The 22-year-old roared to the second pole position of his career, his first coming in Malaysia in March this year, with a lap of one minute 21.688 seconds in final qualifying at the Hungaroring.
He will share the front row with Williams's Ralf Schumacher, who had been due to start 10 places further down the grid before his punishment for causing an accident at the last race was translated into a $50,000 fine.
Ralf was the highest placed title contender but he must start on the dirty side of the track going into a tight first corner.
Ralf's older brother Michael, Ferrari's overall leader and five times world champion, endured his worst qualifying of the season with eighth place at a circuit where he clinched the title in 2001.
He starts alongside McLaren's Kimi Raikkonen.

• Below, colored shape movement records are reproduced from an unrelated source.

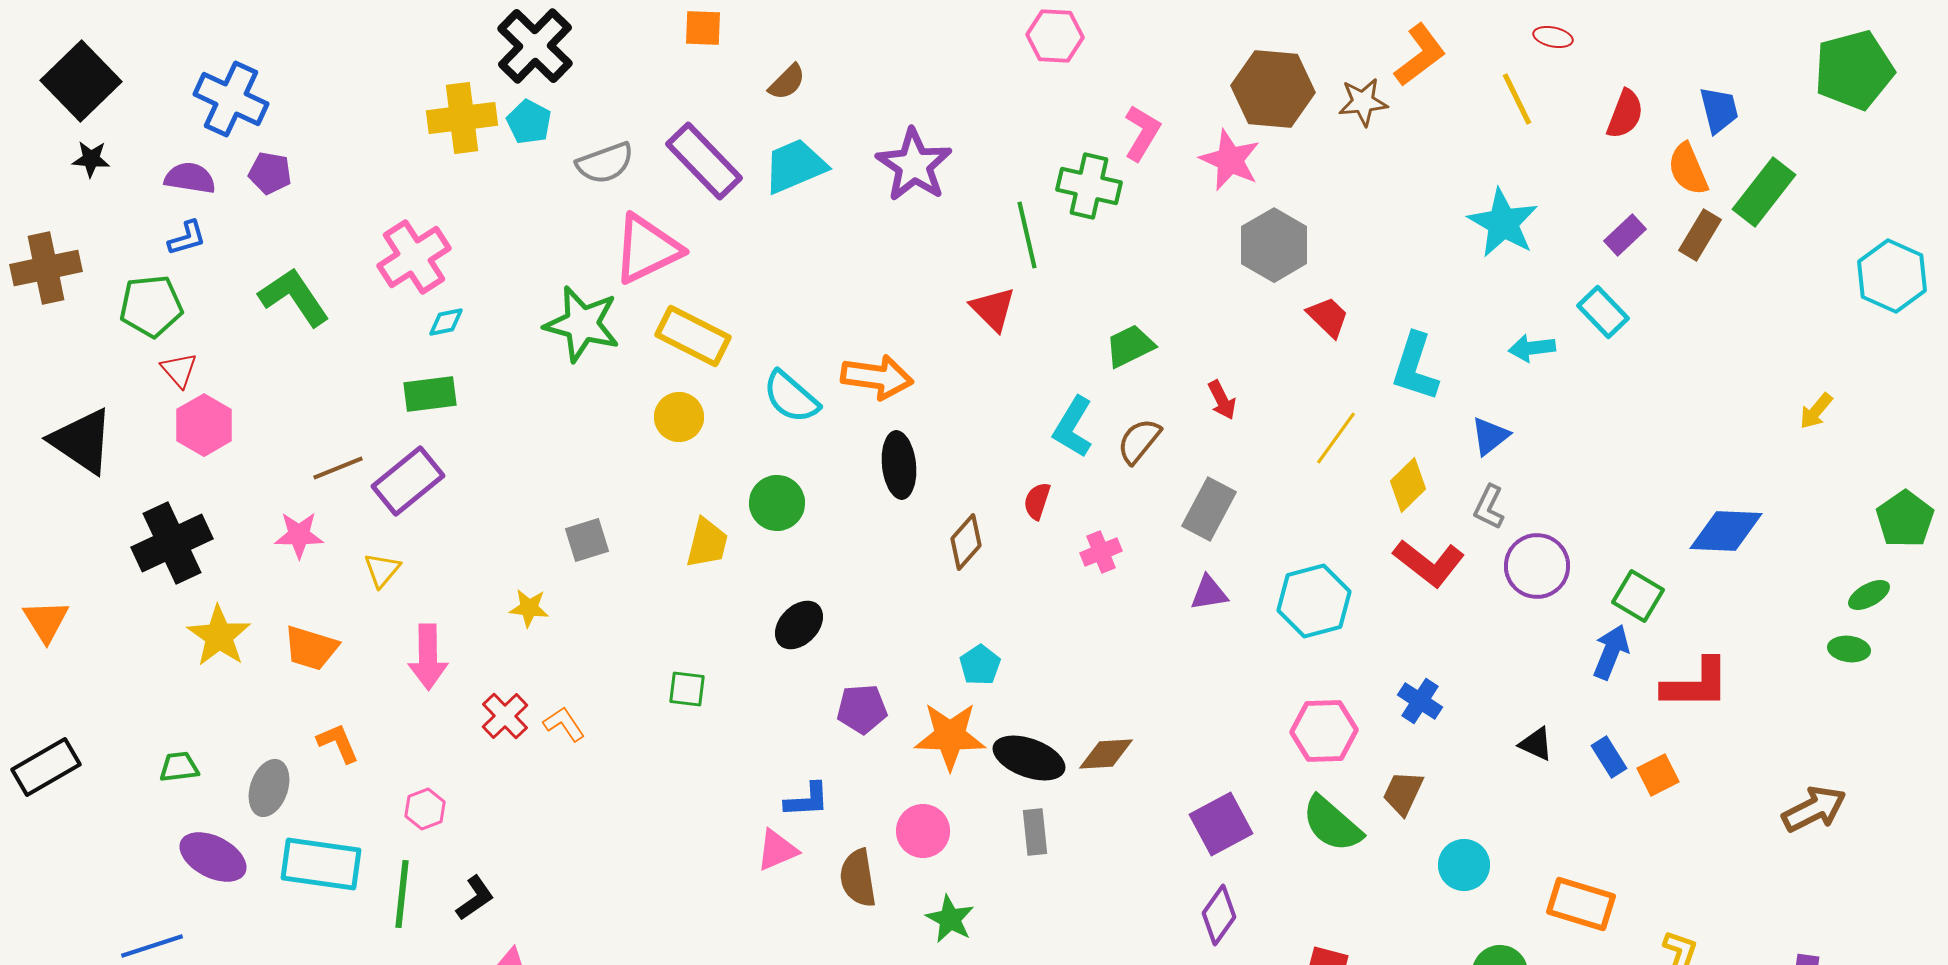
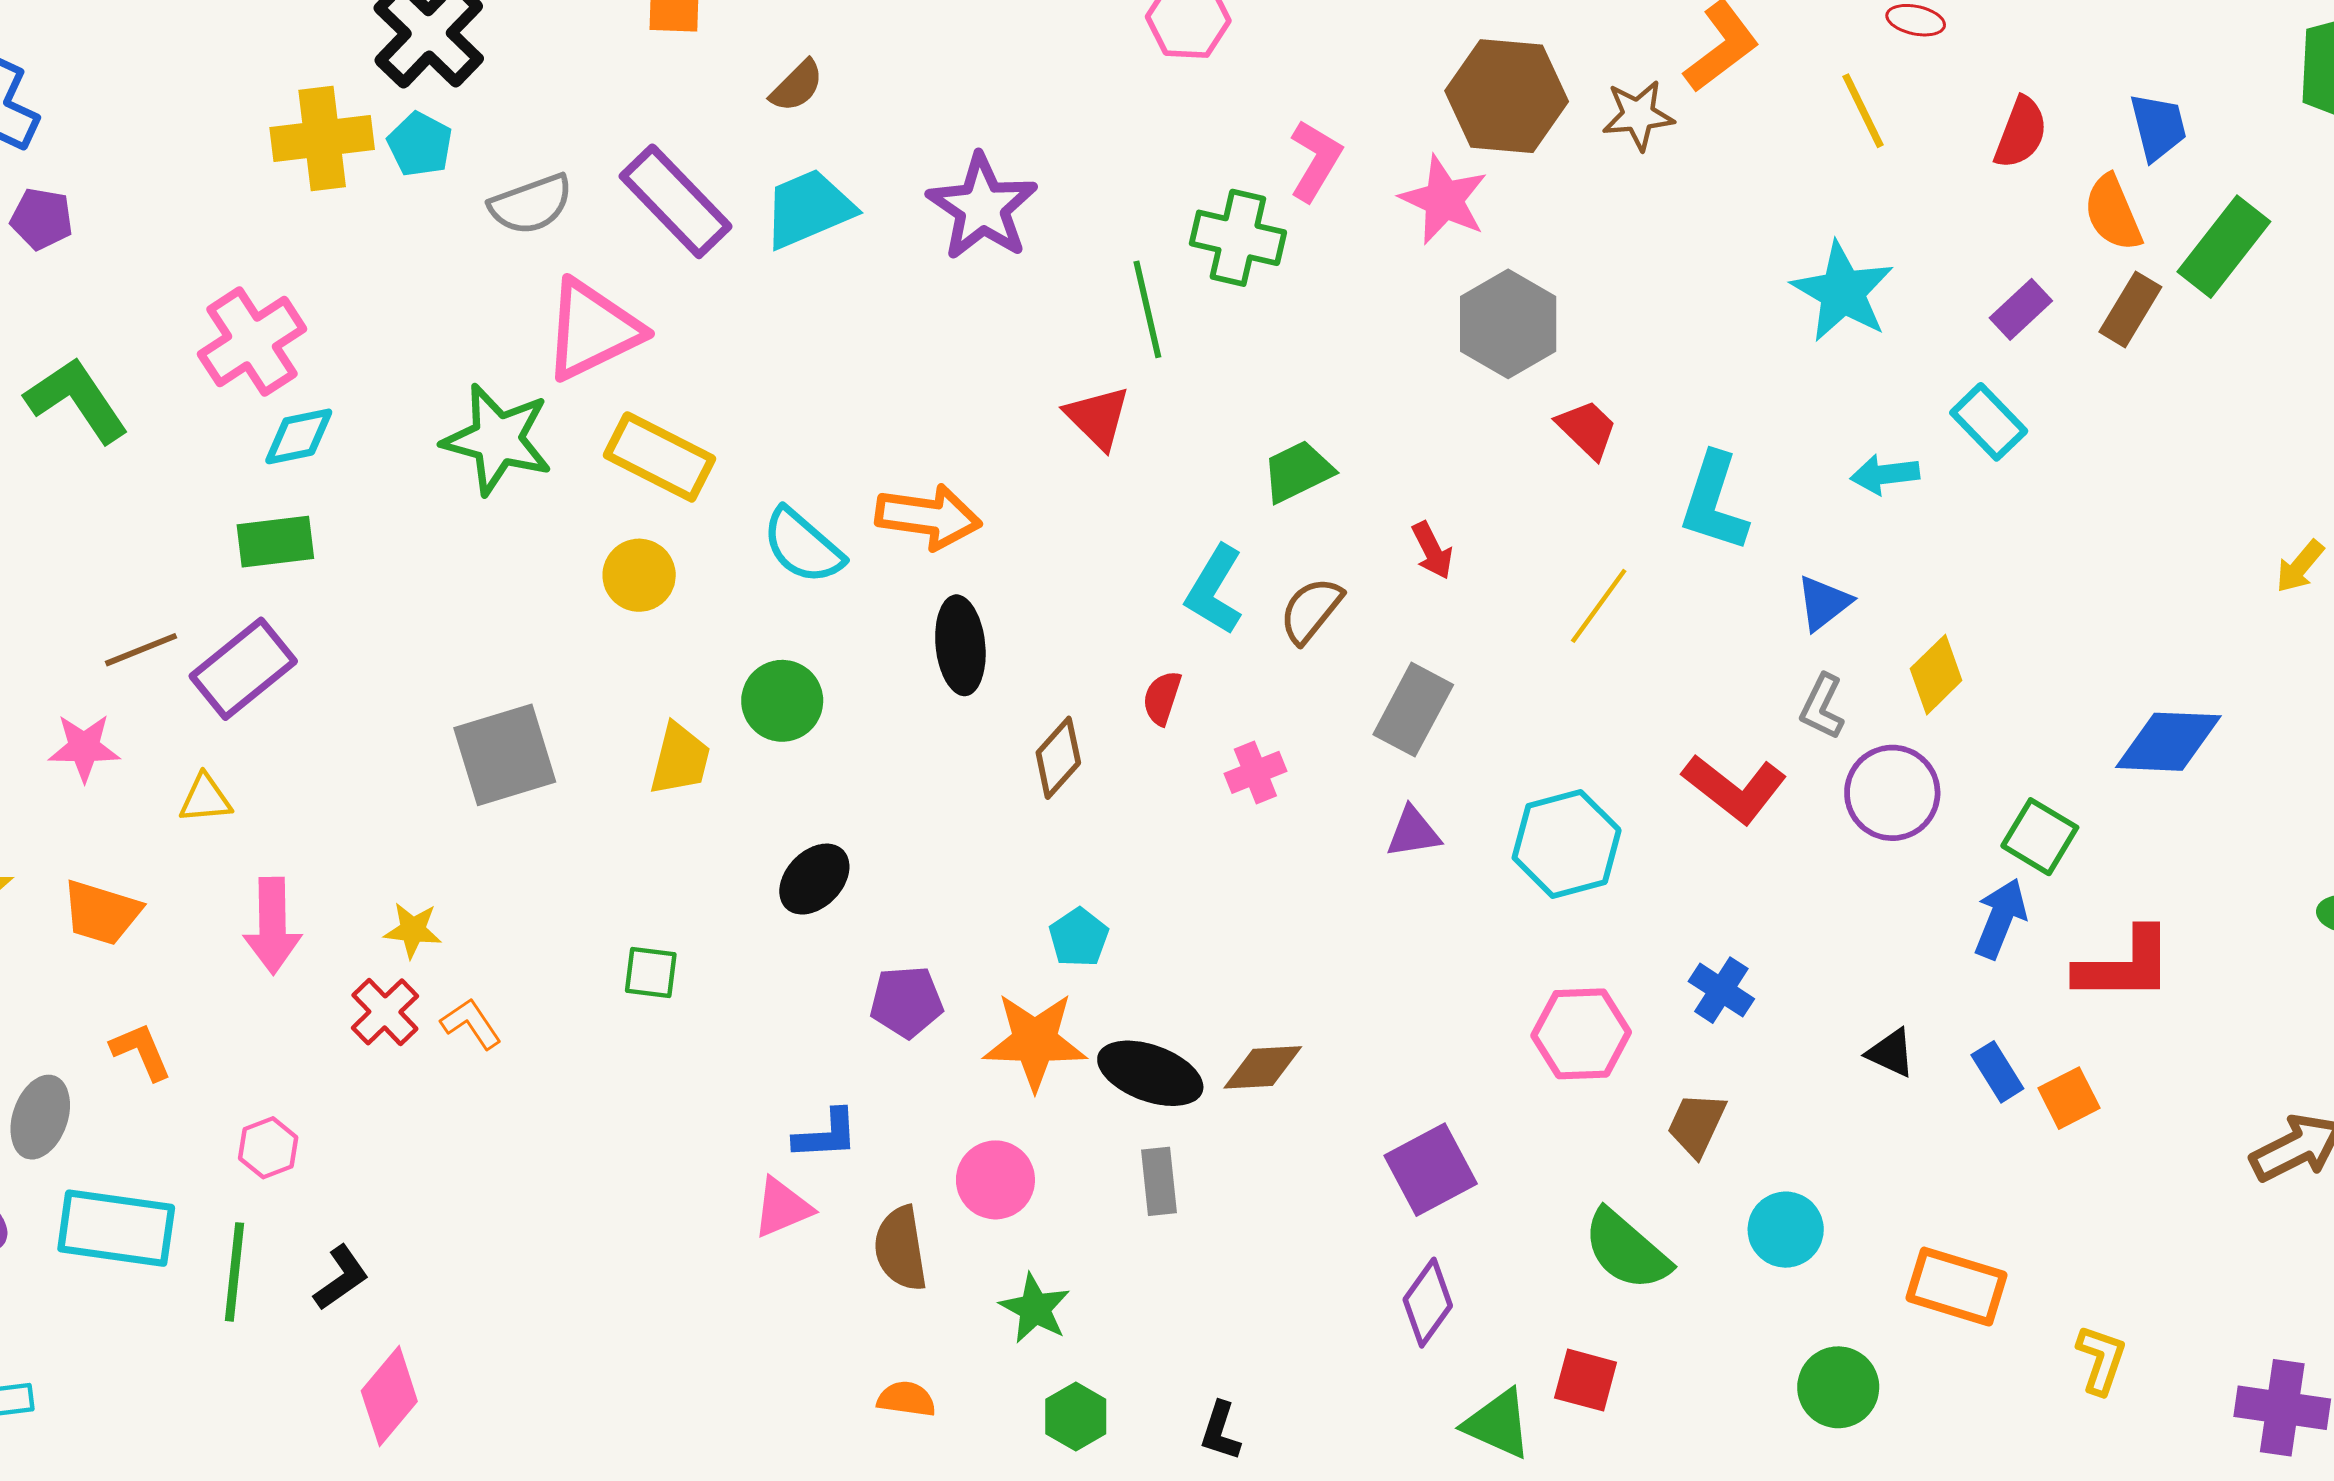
cyan diamond: (446, 322) -> (299, 436), size x1.4
yellow diamond: (1408, 485) -> (1936, 675), moved
gray square: (587, 540) -> (505, 755), size x1.6
yellow triangle: (382, 570) -> (205, 799), turned 45
yellow star: (529, 608) -> (413, 930), moved
green semicircle: (1332, 824) -> (1626, 1250), moved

Colombian Juan Pablo Montoya, Michael Schumacher's closest title rival who needs to beat the German by seven points to secure the overall lead, starts on the second row alongside Jaguar's Australian Mark Webber.
Schumacher has 71 points, Montoya 65, Raikkonen 62 and Ralf 53 with three races remaining after Hungary in one of the closest championships in years.
"It didn't work out very well today. I assume I was trying too hard to do too much and that's why it didn't work out," the older Schumacher said.
Webber was third quickest, 0.339 slower than Alonso.
"Tomorrow is more difficult but here I have been confident all weekend," said Alonso. "I hope to finish on the podium because I haven't since Barcelona and I want the same feeling again.
"Hopefully our 'launch control' will work as usual and I hope to arrive at the first corner in first place."
Sunday's race will tell what fuel levels drivers qualified on but it was still an impressive performance from Alonso, who turned 22 on July 29 and finished second to Ferrari's Schumacher in his home Spanish Grand Prix in May.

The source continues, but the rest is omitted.